Where Bank of America does have a problem is on the earnings side of things. Funding costs may, probably will, go up a fair amount; credit and fee-based product demand may slow; asset quality may go down, and so on. All of those things mean lower profits for Bank of America stockholders. As a result, the stock has lost over 30% of its value in the past 12 months.
Assuming you can satisfy yourself as to the “will this thing survive?” question, my somewhat provocative take on this is that investors should embrace cycle-driven share price declines. I say that because over the past five years Bank of America’s net income has ranged from around $18 billion to $32 billion. Relative to tangible book value, earnings have landed between 9.5% and 15.7% in any given year. Such variation is just the way life is when your business results are dictated in large part by macroeconomic factors. The market has driven down Bank of America’s value because forward expectations are now shifting toward the lower-end of, or even below, those ranges. In one sense, Bank of America stock isn’t any cheaper because its lower share price now matches a lower earnings outlook, but under estimates of mid-cycle earnings Bank of America stock is now a whole lot cheaper than it was even two weeks ago.
My screen shows that analysts expect Bank of America to earn roughly $27.5 billion in net income this year and $28.5 billion next year. The bank has a current market capitalization of $220 billion, meaning its P/E ratio is below 8 on those earnings figures. Relative to tangible book value of around $180 billion, Bank of America trades at a multiple of 1.25. Earnings could fall to their 2020 COVID levels and still leave the stock on a P/E of 12, backed by a 10% return on tangible book. That looks like a very good deal provided your horizon stretches beyond the vicinity of the next one or two years.
There are a few other things worth considering. Firstly, Bank of America’s raw net income figure masks the degree of stock buybacks it has conducted on behalf of shareholders, which amounts to around $98 billion over the past six years. You can add a further $40 billion in cumulative dividend cash to that for good measure. When it made $18 billion in annual net income in 2017, it had to be spread over 10.7 billion shares. Now, if Bank of America ever makes $18 billion in a future year, probably in a recession, it would only have to be spread over 8 billion shares based on its current share count. There has been tangible progress on earnings growth when comparing apples to apples.
Secondly, any capital returns conducted from this point on come with extra juice, because the bank can purchase its shares at a 12.5% earnings yield now rather than a 7% earnings yield one year ago. Investors can do the same with their cash dividends. That is going to show up big time for shareholders in a few years. The only risk is that things get so bad that the bank is forced to retain capital by the Fed.
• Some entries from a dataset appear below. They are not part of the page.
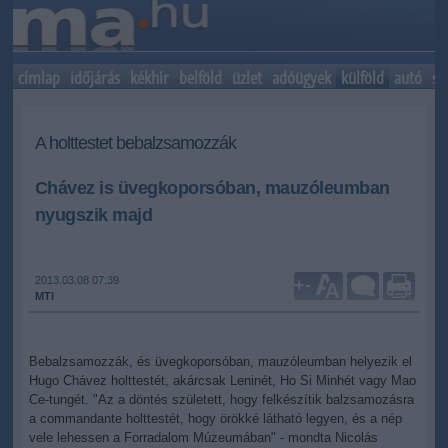
címlap
időjárás
kékhír
belföld
üzlet
adóügyek
külföld
autó
sp
A holttestet bebalzsamozzák
Chávez is üvegkoporsóban, mauzóleumban
nyugszik majd
2013.03.08 07:39
+
-
MTI
Bebalzsamozzák, és üvegkoporsóban, mauzóleumban helyezik el
Hugo Chávez holttestét, akárcsak Leninét, Ho Si Minhét vagy Mao
Ce-tungét. "Az a döntés született, hogy felkészítik balzsamozásra
a commandante holttestét, hogy örökké látható legyen, és a nép
vele lehessen a Forradalom Múzeumában" - mondta Nicolás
Finally, Bank of America posses an inbuilt volatility deflator simply because it runs a diverse set of franchises. When profits from the bread-and-butter lending operations come under pressure, they are often bailed out to a degree by earnings in the investment bank. This helps support overall income in a not-dissimilar way to how Exxon Mobil can lean on refining profits when oil prices tank.
Bank of America stock is in an interesting place right now. The market has already decided to discount a large amount of its earnings power, which may or may not prove reasonable in the near term. For cyclical companies, these are counter-intuitively good times to buy, because in a bad case you get a fair price until the cycle turns again while leaving near-term upside should the world not end.